→ What you should do
Go to the line below containing "Home & About" and print exactly from there through the line containing "Grand Steward & Tyler", both included. Print nothing else.

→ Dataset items

----

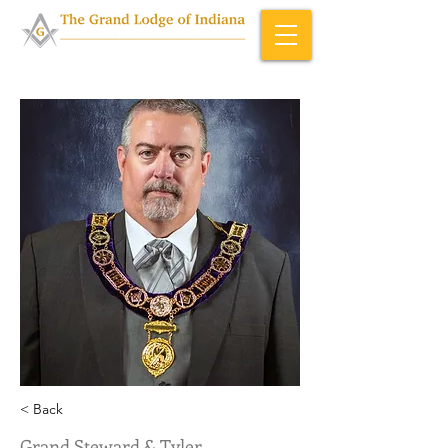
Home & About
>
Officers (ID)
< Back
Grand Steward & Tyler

----

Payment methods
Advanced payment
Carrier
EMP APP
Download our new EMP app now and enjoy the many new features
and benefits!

----

→ Response to this task
Home & About
>
Officers (ID)
< Back
Grand Steward & Tyler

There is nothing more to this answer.